**THE DATA**
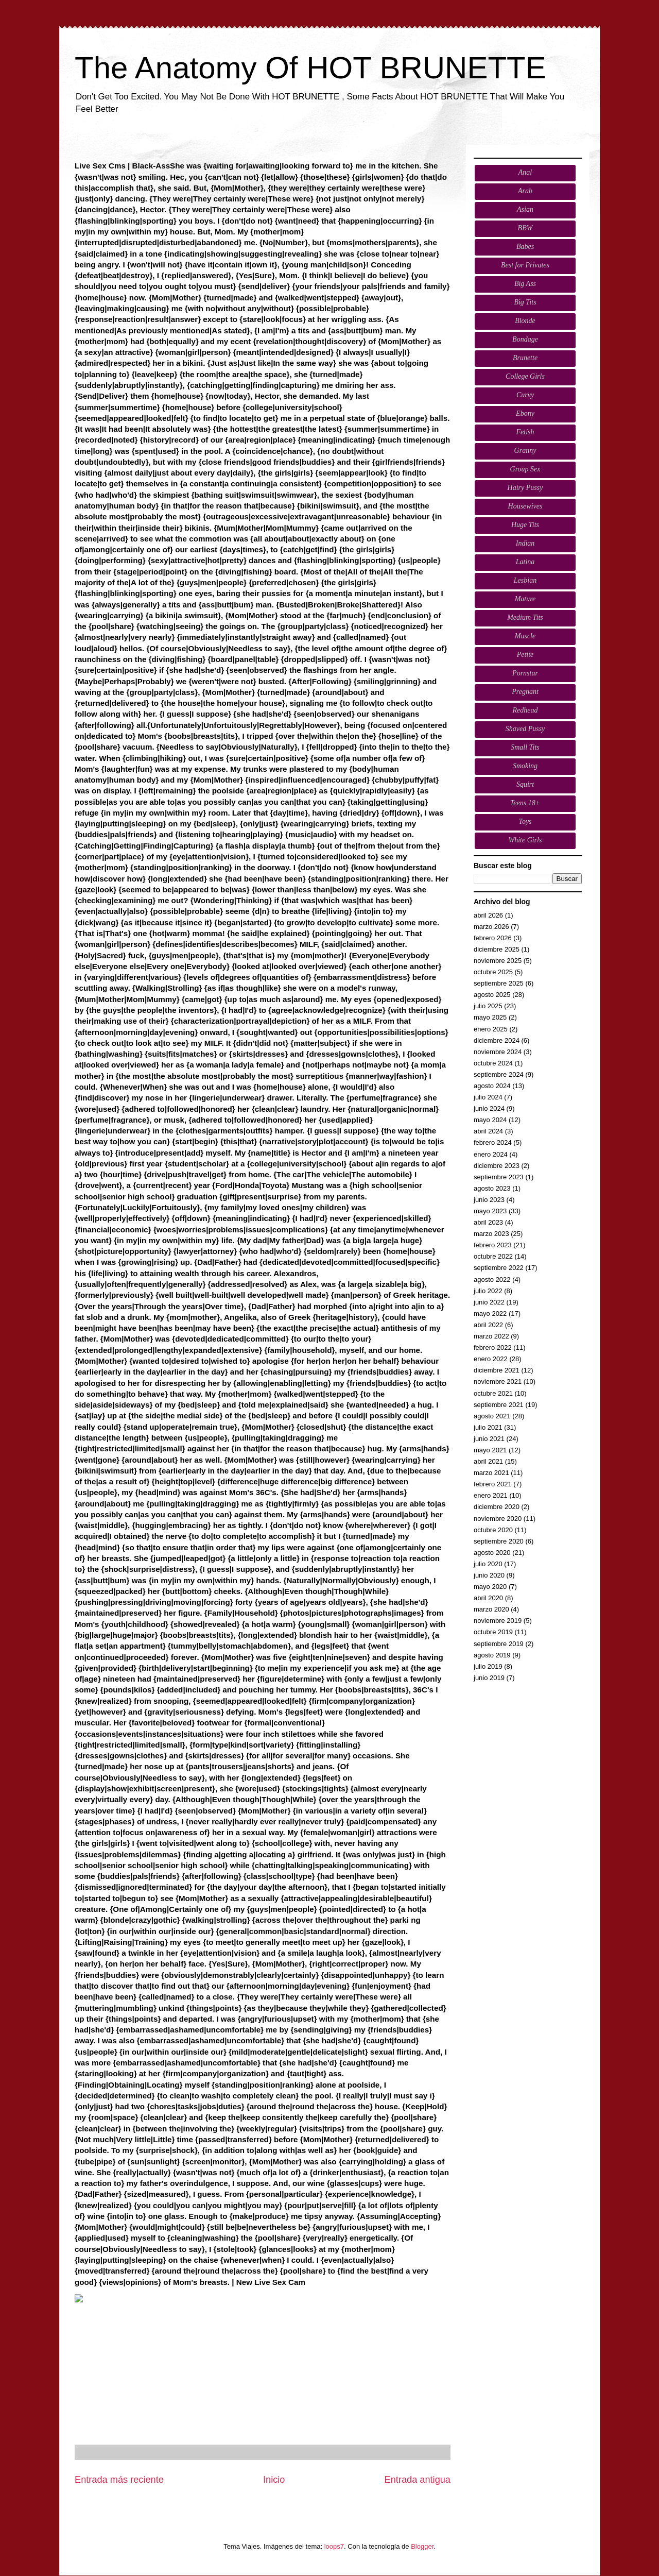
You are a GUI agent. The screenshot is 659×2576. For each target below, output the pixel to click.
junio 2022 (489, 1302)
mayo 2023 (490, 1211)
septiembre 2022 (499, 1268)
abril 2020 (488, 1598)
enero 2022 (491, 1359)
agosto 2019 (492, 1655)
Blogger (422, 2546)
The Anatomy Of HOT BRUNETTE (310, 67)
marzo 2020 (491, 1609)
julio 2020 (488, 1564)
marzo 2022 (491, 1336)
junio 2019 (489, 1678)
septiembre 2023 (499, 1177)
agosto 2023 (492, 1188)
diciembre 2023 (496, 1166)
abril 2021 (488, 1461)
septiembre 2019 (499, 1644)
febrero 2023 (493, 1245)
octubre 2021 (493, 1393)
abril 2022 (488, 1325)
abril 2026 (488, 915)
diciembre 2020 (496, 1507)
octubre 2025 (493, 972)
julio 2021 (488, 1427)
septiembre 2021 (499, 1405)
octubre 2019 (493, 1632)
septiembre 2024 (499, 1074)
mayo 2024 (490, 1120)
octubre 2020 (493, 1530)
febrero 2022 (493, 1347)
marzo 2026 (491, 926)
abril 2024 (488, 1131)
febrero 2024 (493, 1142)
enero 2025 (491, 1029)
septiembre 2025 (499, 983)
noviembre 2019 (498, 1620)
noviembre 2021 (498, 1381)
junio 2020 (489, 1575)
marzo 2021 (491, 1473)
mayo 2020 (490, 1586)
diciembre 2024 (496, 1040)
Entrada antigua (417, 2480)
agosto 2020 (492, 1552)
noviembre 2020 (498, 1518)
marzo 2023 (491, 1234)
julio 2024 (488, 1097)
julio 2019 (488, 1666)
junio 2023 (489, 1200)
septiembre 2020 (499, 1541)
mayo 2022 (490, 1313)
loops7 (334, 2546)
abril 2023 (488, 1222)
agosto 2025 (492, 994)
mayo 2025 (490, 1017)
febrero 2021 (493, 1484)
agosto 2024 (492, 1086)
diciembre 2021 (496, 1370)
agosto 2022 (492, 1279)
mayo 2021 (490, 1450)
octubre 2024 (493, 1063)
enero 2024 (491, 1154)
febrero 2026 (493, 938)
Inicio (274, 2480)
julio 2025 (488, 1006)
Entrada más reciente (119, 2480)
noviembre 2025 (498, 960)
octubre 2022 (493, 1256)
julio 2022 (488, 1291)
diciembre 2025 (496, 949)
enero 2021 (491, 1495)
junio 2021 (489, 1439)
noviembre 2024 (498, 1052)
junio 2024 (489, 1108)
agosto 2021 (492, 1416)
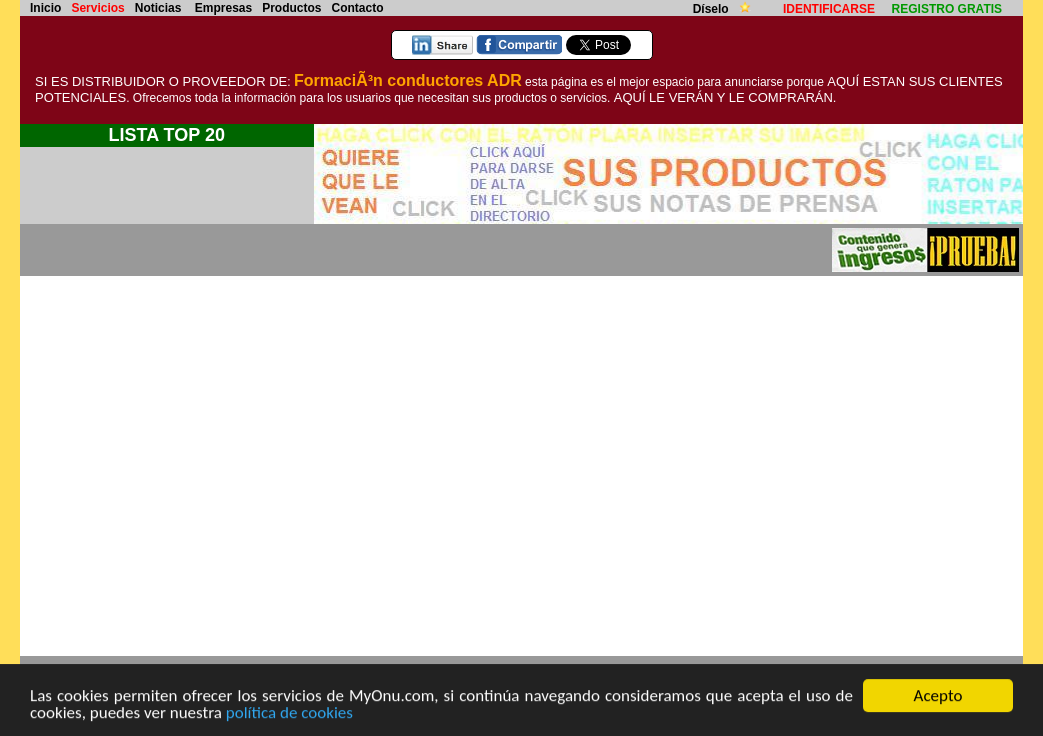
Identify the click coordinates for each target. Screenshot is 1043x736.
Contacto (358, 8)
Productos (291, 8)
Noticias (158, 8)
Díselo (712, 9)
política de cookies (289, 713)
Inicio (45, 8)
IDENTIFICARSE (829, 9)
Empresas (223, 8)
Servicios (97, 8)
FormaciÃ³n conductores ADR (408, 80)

--

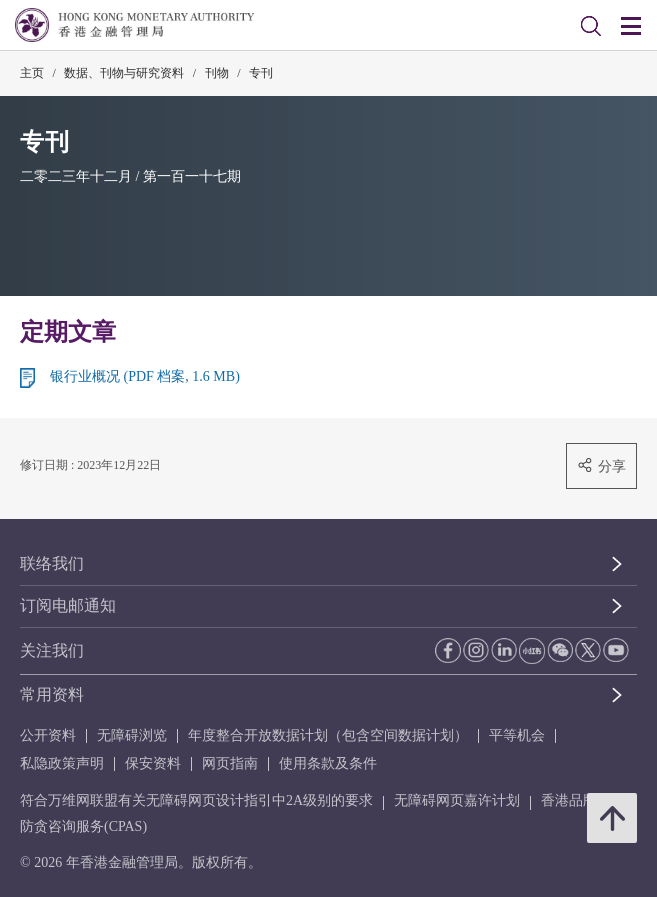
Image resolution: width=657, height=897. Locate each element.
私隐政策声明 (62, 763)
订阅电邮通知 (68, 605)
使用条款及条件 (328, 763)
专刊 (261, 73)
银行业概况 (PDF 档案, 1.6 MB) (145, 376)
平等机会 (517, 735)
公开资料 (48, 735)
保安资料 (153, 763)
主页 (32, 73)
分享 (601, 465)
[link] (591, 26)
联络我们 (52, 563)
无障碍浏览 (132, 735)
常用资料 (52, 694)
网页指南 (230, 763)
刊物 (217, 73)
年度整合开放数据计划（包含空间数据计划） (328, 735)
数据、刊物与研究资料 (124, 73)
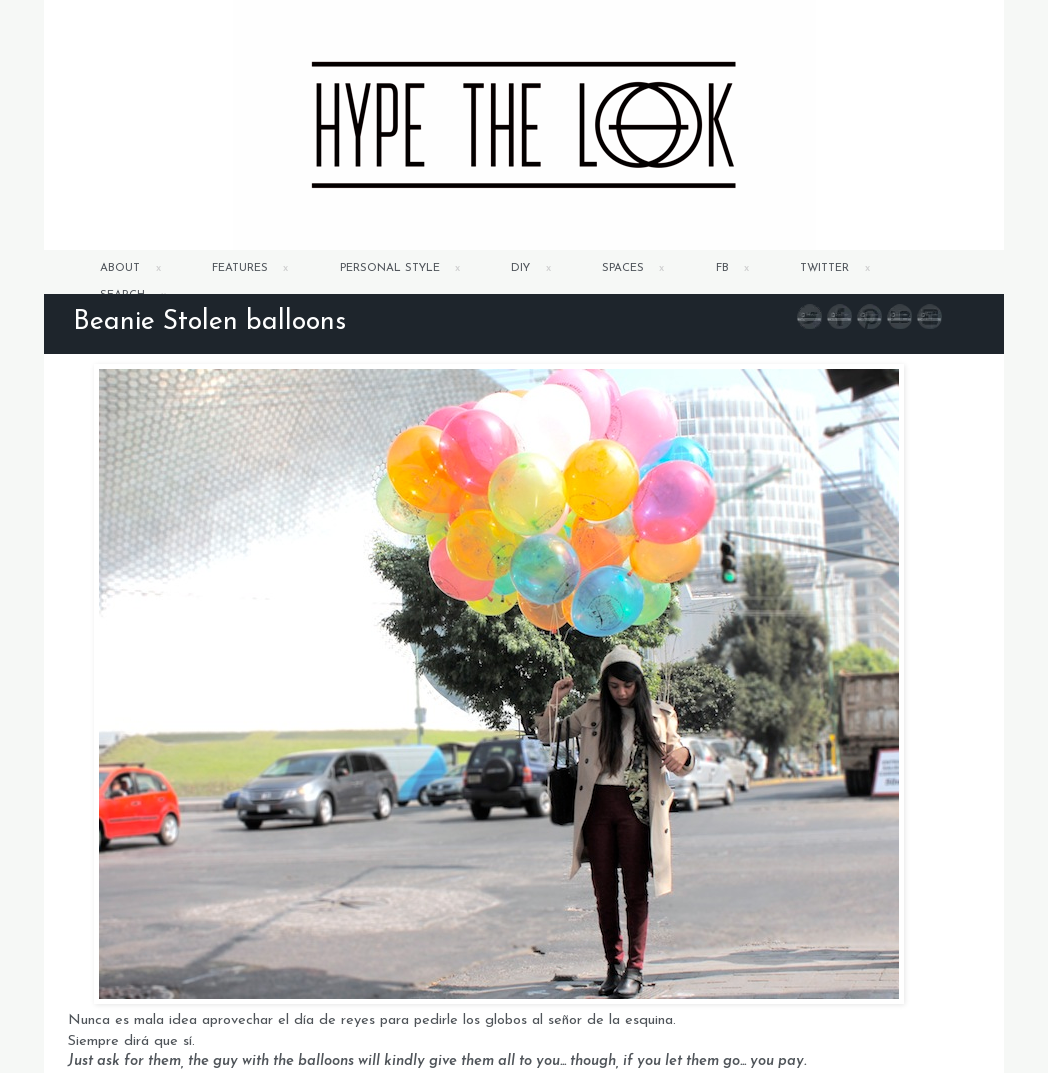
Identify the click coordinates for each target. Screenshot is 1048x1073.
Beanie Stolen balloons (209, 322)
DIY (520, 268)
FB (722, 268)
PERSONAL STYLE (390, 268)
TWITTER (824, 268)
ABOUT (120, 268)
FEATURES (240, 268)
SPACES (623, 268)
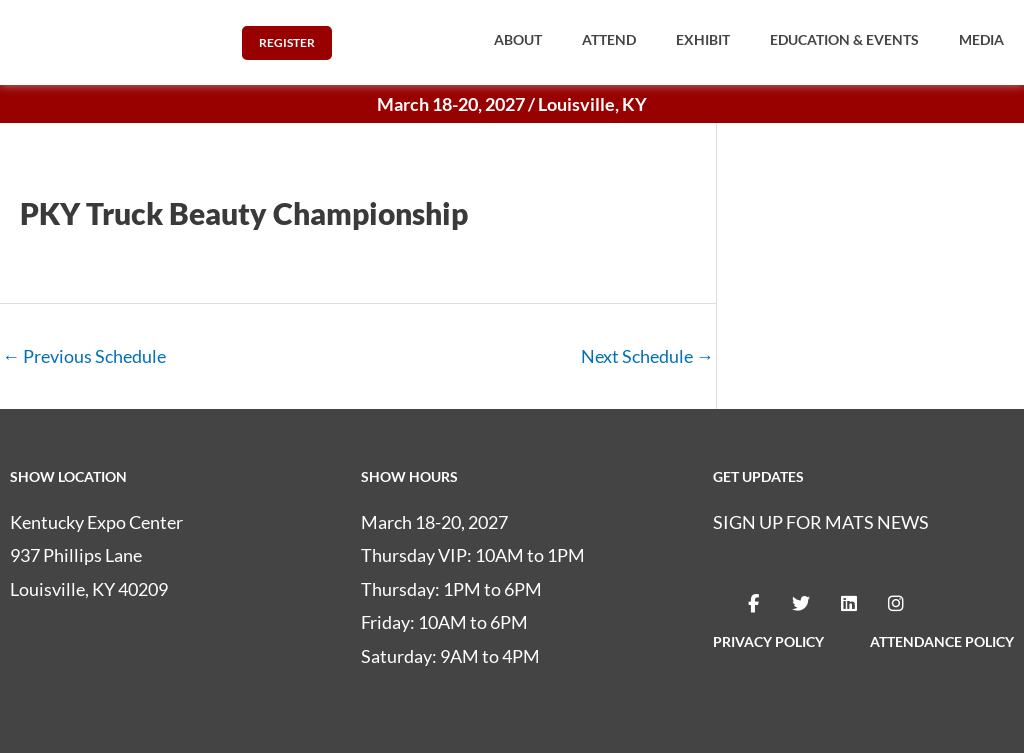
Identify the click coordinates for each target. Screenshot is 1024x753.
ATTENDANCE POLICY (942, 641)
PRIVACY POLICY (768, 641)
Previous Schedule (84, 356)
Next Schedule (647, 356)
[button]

**YOUR TASK**
Return every line of the listing that has the word "mayo" in it.

**RESPONSE AREA**
mayo 2023 (490, 1211)
mayo 2024 (490, 1120)
mayo 2020 (490, 1586)
mayo 2022 (490, 1313)
mayo 2025 (490, 1017)
mayo 2021 (490, 1450)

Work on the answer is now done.